When I was in HS I recognized it as a waste. I didn't really learn much. The people around me didn't care and it mostly felt like day care. It all was mostly busy work. The only way to get a "challenging" education was to jump through a bunch of hoops, such as joining Key Club, marching band, AP everything, extracurricular this and that, all of it just a way of padding a college resume. Now those are things you will never use in real life. I did not want any of that.
So I dropped out early and went straight to college. No one cares what you did in high school. No one ever asks.
I don't know what kind of HS teaches about Keats but It did not appear in my enriched English classes (between normal and honors); 5 paragraph essays did, though. The few highlights of high school were the calculus class I had to fight tooth and nail to get into and of course programming. But I didn't just want to learn more about programming I also wanted to learn more about automata, AI, security and so on.
I also do appreciate the finer arts. I went to New Mexico Tech and learned a great deal of engineering but also humanities. It was only then that it was presented in a rigorus manner. What do you think will appeal to "nerds" like us? Memorizing a list of kings and dates? Or learning about the strategics and logistics of geo-politics?
As for your "life is full of hardships" quip, as if that tells me anything, that's a great story. It really is.
You're talking to someone who not only went to a public high school (and not a particularly great one), but had to fight to take college courses, as well as the few AP classes the school offered. I was just as bored as you writing five-paragraph essays; I winced my way through such winning courses as "Home Economics" and "Typing", as well as a chemistry class where everything was taught as a fact to be memorized, without context or theory. When I went to college, I was convinced that I hated biology, because in high school it had been taught as a simple matter of memorizing nomenclature (I went on to get PhD in biochemistry, so I guess I was wrong about that).
So yeah, high school sucked for me sometimes, too. But I think the difference is this:
"The only way to get a "challenging" education was to jump through a bunch of hoops, such as joining Key Club, marching band, AP everything, extracurricular this and that, all of it just a way of padding a college resume."
Ya know what? I did a lot of that stuff because I enjoyed it. I didn't pad my resume by playing in the band; I absolutely loved to play (still do). And I took the AP classes because I learned more. I'll give you that Key Club kind of sucked, but then again, I never really joined -- I was too busy with the debate team and the newspaper. And my knowledge of Keats? Occasionally useful on trivia nights down at the bar.
You can see these things as hoops, or you can see them as opportunities. I'd rather know the guy who does the latter.
I guess then you are one of the few who liked things like debate team, key club, the school newspaper, or other clubs. I didn't. I would wager that a large number of people don't, either. Yet we're forced to sit through it and be told that if we don't like it we are being arrogant or that it is bad.
I'm sorry if I just can't see the value of spending hours and hours of my youth putting together the school newspaper that no one reads, or the joys of blowing on an instrument that no one likes listening to but if you do, that's fantastic. I don't think you're bad or different for liking them.
But I don't like them or cared to spend time on them. And that doesn't make me a bad arrogant person. It just means I had different goals.
I kind of wish I would have tried theater or band in High School, just for the experience and interaction with other people. Just to do something I normally wouldn't.
Typing was a pretty important course for me. It's painful watching those around me who can't touch type. Though, I'm guessing in this IM world, most kids today don't even have to take a Touch Typing course - they learn it through osmosis. But, back in the day - Knowing how to type was invaluable.
Though, I must admit, we really could have skipped the day of learning how to fold a formal letter in three folds, what the platen was, the carriage shift, etc...
'I winced my way through such winning courses as "Home Economics" and "Typing"'
Others have already addressed Typing, including the Mighty Steve Yegge, so I won't dwell on that.
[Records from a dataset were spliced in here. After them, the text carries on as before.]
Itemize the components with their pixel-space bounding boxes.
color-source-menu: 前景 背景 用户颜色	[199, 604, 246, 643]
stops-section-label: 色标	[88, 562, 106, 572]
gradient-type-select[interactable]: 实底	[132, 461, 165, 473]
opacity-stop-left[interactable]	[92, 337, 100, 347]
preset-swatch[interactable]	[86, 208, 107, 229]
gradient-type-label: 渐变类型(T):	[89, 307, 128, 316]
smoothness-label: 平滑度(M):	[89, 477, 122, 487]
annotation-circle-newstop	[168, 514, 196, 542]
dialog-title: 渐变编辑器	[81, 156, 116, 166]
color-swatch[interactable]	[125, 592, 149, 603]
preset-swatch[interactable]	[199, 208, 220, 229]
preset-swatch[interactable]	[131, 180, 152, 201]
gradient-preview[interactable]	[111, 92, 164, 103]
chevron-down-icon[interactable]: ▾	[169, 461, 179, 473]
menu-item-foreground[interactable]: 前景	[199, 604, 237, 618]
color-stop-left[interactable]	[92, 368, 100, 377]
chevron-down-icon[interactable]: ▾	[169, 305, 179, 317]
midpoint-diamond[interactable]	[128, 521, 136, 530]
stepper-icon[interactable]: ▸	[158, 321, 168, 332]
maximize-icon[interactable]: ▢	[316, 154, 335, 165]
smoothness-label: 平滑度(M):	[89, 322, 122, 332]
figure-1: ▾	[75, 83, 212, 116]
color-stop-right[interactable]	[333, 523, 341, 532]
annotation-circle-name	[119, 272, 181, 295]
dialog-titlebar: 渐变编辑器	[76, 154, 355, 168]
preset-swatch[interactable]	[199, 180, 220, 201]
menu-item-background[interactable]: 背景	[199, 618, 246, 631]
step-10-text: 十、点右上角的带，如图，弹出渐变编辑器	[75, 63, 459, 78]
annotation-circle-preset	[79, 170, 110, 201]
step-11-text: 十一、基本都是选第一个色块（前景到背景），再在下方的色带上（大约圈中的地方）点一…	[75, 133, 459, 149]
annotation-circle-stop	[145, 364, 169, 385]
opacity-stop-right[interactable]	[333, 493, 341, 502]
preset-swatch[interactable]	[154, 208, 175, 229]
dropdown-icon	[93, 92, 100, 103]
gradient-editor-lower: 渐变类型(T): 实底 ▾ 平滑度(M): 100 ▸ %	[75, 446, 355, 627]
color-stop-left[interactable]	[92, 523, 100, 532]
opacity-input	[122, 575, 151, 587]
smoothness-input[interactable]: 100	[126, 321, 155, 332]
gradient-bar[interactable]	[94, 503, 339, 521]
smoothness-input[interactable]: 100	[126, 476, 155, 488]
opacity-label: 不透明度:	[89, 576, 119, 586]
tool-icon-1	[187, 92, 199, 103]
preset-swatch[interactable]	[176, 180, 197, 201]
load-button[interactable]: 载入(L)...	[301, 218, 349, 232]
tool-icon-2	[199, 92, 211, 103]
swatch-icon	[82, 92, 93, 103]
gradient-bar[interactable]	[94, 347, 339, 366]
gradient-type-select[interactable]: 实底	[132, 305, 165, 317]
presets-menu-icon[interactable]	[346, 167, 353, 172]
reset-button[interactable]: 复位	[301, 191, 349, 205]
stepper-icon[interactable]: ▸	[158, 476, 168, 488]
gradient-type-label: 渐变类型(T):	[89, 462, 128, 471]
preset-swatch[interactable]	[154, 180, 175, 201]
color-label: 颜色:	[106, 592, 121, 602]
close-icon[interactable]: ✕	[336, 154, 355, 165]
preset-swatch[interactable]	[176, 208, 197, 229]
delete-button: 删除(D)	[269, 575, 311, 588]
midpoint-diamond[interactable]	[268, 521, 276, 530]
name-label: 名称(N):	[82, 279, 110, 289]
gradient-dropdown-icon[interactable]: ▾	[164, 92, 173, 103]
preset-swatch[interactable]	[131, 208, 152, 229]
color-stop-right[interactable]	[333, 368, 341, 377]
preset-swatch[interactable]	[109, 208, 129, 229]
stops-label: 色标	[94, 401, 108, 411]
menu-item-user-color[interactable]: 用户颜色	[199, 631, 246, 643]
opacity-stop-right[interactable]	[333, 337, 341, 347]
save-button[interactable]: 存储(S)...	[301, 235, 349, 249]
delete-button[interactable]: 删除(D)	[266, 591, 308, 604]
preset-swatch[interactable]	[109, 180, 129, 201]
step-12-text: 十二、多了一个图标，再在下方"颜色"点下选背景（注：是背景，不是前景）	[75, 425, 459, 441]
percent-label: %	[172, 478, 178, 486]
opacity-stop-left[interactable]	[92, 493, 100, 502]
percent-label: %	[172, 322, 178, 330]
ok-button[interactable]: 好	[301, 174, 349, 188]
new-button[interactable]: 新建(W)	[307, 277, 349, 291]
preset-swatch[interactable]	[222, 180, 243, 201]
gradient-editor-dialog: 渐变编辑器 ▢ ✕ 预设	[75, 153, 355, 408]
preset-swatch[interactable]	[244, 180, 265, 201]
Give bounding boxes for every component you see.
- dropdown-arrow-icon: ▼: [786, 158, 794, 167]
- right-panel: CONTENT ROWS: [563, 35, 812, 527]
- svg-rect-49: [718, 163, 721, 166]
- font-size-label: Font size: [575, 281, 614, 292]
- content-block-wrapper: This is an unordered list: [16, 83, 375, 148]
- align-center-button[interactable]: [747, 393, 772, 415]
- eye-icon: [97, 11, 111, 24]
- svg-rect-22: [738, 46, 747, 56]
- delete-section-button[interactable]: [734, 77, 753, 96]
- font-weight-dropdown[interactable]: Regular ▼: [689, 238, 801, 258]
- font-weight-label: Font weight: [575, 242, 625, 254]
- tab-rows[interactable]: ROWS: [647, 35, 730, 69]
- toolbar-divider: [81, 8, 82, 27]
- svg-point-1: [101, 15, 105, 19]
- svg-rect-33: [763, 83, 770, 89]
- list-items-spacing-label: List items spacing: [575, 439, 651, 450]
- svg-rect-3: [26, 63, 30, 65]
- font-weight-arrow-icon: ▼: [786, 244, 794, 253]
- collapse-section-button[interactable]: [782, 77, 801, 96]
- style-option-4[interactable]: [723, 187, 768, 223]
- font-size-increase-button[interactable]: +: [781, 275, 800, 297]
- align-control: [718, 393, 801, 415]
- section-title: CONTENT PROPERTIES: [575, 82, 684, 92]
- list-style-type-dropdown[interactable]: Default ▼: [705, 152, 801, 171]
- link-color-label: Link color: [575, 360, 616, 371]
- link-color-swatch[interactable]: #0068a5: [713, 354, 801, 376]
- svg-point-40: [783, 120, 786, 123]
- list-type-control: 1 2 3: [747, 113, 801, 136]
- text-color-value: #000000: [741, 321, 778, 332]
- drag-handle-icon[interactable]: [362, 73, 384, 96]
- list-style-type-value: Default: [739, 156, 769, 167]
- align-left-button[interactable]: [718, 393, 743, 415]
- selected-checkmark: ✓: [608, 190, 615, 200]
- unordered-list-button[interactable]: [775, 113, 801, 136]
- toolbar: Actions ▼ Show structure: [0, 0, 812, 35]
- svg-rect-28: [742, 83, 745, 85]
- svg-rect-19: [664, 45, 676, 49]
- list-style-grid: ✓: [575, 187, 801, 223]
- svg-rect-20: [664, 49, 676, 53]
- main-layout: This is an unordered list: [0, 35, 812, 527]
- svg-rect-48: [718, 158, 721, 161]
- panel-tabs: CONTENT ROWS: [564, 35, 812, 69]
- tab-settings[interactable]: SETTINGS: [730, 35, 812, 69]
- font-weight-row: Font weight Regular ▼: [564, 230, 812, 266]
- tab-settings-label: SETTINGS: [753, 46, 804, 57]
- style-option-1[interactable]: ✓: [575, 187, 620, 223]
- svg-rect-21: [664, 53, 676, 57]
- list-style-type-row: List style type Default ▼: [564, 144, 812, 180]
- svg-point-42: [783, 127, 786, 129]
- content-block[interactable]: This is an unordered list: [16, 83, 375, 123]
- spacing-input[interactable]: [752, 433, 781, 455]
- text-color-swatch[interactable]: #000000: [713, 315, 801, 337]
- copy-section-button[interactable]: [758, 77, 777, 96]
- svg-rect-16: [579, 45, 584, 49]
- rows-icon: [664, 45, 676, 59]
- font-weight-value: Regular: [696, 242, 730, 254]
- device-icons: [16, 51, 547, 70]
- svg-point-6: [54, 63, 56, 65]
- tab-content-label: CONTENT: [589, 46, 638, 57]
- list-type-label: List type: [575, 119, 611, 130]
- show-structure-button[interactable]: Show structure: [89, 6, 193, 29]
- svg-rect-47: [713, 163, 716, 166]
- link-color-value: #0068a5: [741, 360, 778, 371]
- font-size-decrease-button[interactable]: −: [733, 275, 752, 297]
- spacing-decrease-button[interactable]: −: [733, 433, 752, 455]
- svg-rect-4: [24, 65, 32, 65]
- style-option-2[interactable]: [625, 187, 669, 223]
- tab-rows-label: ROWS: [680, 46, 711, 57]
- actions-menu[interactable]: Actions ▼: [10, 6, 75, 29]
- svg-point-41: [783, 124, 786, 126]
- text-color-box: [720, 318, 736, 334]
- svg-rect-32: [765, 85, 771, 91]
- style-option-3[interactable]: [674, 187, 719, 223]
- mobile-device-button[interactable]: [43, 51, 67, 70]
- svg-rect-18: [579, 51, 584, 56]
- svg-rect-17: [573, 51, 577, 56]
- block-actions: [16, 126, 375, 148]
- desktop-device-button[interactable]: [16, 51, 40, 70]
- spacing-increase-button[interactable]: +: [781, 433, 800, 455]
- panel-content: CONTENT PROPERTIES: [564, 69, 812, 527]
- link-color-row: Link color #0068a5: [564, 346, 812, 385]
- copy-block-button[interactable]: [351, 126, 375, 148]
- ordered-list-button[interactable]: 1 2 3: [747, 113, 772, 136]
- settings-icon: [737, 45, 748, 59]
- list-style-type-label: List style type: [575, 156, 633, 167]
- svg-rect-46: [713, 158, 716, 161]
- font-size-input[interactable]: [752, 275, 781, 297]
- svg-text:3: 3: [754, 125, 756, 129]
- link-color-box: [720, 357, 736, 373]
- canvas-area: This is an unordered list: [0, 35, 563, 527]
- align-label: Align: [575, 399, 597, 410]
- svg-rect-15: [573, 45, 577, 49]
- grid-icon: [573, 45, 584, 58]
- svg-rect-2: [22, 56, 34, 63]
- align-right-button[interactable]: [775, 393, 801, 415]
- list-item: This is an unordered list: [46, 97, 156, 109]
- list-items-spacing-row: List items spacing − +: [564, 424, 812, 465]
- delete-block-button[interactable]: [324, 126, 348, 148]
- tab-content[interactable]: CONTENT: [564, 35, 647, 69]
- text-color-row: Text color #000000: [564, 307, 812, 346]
Home Economics just requires the right attitude. Like me and my friends would move everything from one drawer to another when the teacher wasn't looking, just to mess with her head. We would experiment and sneak ingredients into dishes that the recipe did not call for. We would beg for the right to make the Kool Aid (insert Steve Jobs joke here). The teacher was mostly a good sport, maybe because we were a bunch of guys being good sports about taking in a Home Ec class and having fun with it (in our admittedly immature way) instead of whining and complaining about it.
So I dropped out early and went straight to college. No one cares what you did in high school. No one ever asks.
I don't know what kind of HS teaches about Keats but It did not appear in my enriched English classes (between normal and honors); 5 paragraph essays did, though. The few highlights of high school were the calculus class I had to fight tooth and nail to get into and of course programming. But I didn't just want to learn more about programming I also wanted to learn more about automata, AI, security and so on.
I also do appreciate the finer arts. I went to New Mexico Tech and learned a great deal of engineering but also humanities. It was only then that it was presented in a rigorus manner. What do you think will appeal to "nerds" like us? Memorizing a list of kings and dates? Or learning about the strategics and logistics of geo-politics?
As for your "life is full of hardships" quip, as if that tells me anything, that's a great story. It really is.